The TAT also projected that the expenditure of Chinese tourists could reach up to 446 billion baht.

“If the visa application period continues to take this long, we will see fewer tour groups heading to Thailand and will miss that target,” he claimed.

“Most of the groups would be FIT (foreign independent tours), which are much smaller,” he expressed. “Furthermore, a short visa application period would also help last-minute tour buyers make a decision to visit Thailand,” continued Mr Sisdivachr.

Data indicates that a mere 111,997 Chinese tourists visited as part of group tours from January to May this year, making up about 10% of total Chinese visitors.

This is a stark contrast to the 2019 data, which recorded about 1 million Chinese tourists per month, with 60% of them traveling in group tours.

Mr Sisdivachr suggested a revamp of the visa application process to minimize unnecessary steps and decrease the waiting period would enhance the volume of Chinese tourists in the latter half of the year.

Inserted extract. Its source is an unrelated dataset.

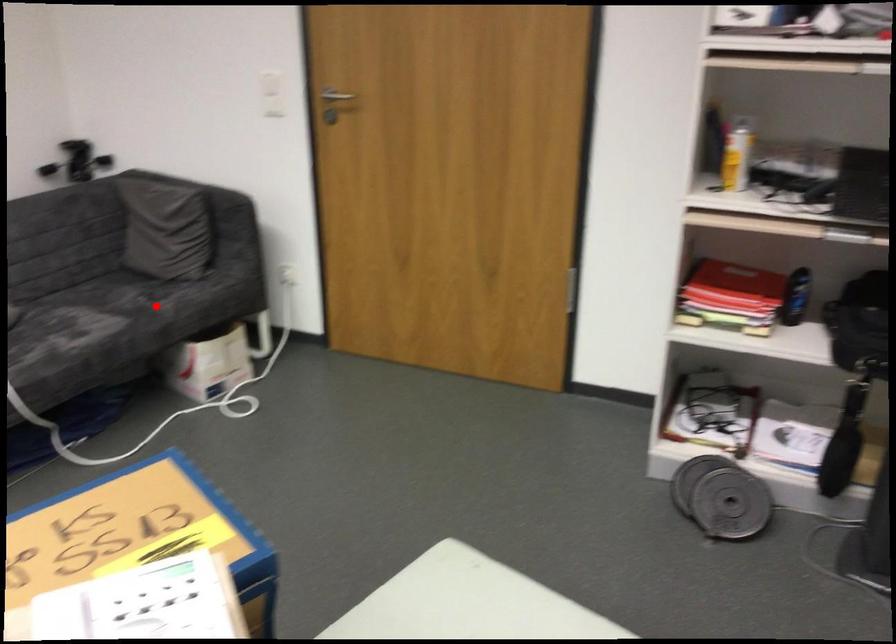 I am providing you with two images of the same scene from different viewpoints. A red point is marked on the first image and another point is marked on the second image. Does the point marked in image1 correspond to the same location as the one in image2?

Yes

“Our estimate is for an average of 600,000 Chinese tourists visiting Thailand per month from June onward, or 3.6 million people for the remainder of the year, enabling us to get closer to the 5-million target,” he commented.

Earlier this week, TAT’s deputy governor Tanes Petsuwan raised a similar concern with the Foreign Ministry, highlighting that the ministry’s e-visa application platform acts as a bottleneck restricting the inflow of Chinese tourists and needs urgent attention.

In order to attain the 5 million visitor target, Thailand would have to handle 10,000 to 20,000 Chinese visa applications daily, but the e-visa platform is capable of processing only 84,000 applications monthly, Tanes pointed out.